Finally. The record strongly suggests that the delay may have been attributable in large measure to the poor investigative coordination and botched communications on the part of the DEA. Drug enforcement agents were swarming throughout the immediate area on the morning that Savage and Sharpe were detained, conducting numerous roadblocks and “profile stops” of campers and recreational vehicles similar to Savage’s. See n. 9, supra. Even accepting the Court’s dubious premise that a highway patrolman is somehow incapable of carrying out a simple investigative stop, it is clear that Cooke had followed Sharpe and Savage for over 30 minutes and, knowing that a multiple-vehicle stop was in the offing, should have obtained assistance from other DEA agents. This was, in fact, precisely what he attempted to do. He repeatedly tried to contact the area DEA headquarters but complained over his police radio that “I can’t raise anybody else right now.” Defendant’s Ex. 1, p. 3 (police-*716band transcription). He asked the local police dispatcher to telephone the DEA office to “ask them if anybody there has any contact with me on my DEA frequency.” Id., at 4. The dispatcher reported that the line was busy; local police units had to be sent out to headquarters “to tell these people to get off the telephone.” Id., at 6. Once the units arrived, it was learned that “[tjhere’s no one there. They’re all down at the Mar Vista Motel.” Ibid. Additional units had to be sent to the motel to “get those people out of the sack.” Ibid. Agents apparently were eventually located at the motel and at Don’s Pancake House, ibid.,' for by the time that Cooke returned to the Pontiac to complete the arrests there were several other DEA agents waiting to assist him, 4 Record 171-172. In the meantime, of course, Cooke had had to request Thrasher as a local backup.

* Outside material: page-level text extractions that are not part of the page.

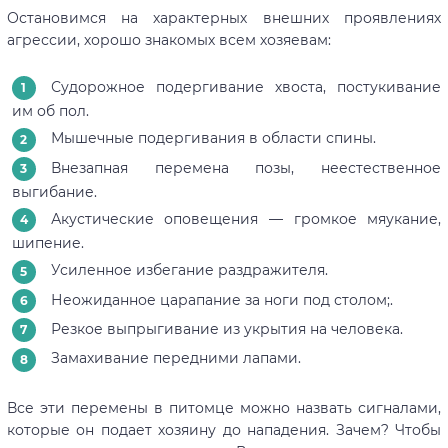
Остановимся на характерных внешних проявлениях
агрессии, хорошо знакомых всем хозяевам:
Судорожное подергивание хвоста, постукивание
им об пол.
Мышечные подергивания в области спины.
Внезапная перемена позы, неестественное
выгибание.
Акустические оповещения — громкое мяукание,
шипение.
Усиленное избегание раздражителя.
Неожиданное царапание за ноги под столом;.
Резкое выпрыгивание из укрытия на человека.
Замахивание передними лапами.
Все эти перемены в питомце можно назвать сигналами,
которые он подает хозяину до нападения. Зачем? Чтобы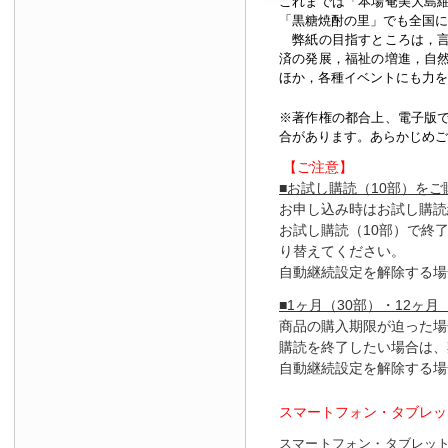
これまでは「本場奄美大島
「黒糖焼酎の里」でも全国に
弊紙の目指すところは，言
済の発展，福祉の増進，自
ほか，各種イベントにも力を
※著作権の都合上、
電子版
合があります。あらかじめご
【ご注意】
■お試し購読（10部）を
お申し込み時はお試し購読
お試し購読（10部）で終
り替えてください。
自動継続設定を解除する場
■1ヶ月（30部）・12ヶ月
商品の購入期限が迫った場
購読を終了したい場合は、
自動継続設定を解除する場
スマートフォン・タブレッ
スマートフォン・タブレッ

Far from demonstrating that these investigative stops were carried out in the most “expeditious way” using all “reasonably available” investigative methods, Florida v. Royer, 460 U. S., at 500, 505 (opinion of White, J.), the record in this case therefore strongly suggests custodial detentions more accurately characterized as resulting from hopelessly bungled communications and from Thrasher’s unwillingness to tread on Cooke’s investigative turf. I do not mean to suggest that Cooke and Thrasher bore the entire blame for these delays; it was not Cooke’s fault that his DEA backups apparently were sleeping or eating breakfast rather than monitoring their radios for his calls, and Thrasher might well have felt that it was not his place to carry out an investigation he apparently was fully capable of conducting. But constitutional rights should not so easily be balanced away simply because the individual officers may have subjectively been acting in good faith, especially where an objective evaluation of the facts suggests an unnecessarily intrusive exercise of police power.20
*717B
We must remember the Fourth Amendment values at stake here. The Framers understood that “[uncontrolled search and seizure is one of the first and most effective weapons in the arsenal of every arbitrary government,” and that “[a]mong deprivations of rights, none is so effective in cowing a population, crushing the spirit of the individual and putting terror in every heart.” Brinegar v. United States, 338 U. S. 160, 180 (1949) (Jackson, J., dissenting). The Framers accordingly provided that individuals shall be arrested and detained only on probable cause — a standard with “roots that are deep in our history,” Henry v. United States, 361 U. S., at 100, and grounded on “a practical, nontechnical conception affording the best compromise that has been found for accommodating” the “often opposing” interests of effective law enforcement and individual rights, Brinegar v. United States, supra, at 176. By requiring that arrests be made only on probable cause, the Framers sought to preclude custodial *718detentions resulting solely from “common rumor or report, suspicion, or even ‘strong reason to suspect.”’ Henry v. United States, supra, at 101. Terry and its progeny depart from the probable-cause safeguard, but only because the sorts of limited intrusions wrought by such encounters fall “far short of the kind of intrusion associated with an arrest.” Dunaway v. New York, 442 U. S. 200, 212 (1979). Detaining officers therefore may briefly question individuals and “ask them to explain suspicious circumstances, but any further detention or search must be based on consent or probable cause.” United States v. Brignoni-Ponce, 422 U. S. 873, 882 (1975) (emphasis added).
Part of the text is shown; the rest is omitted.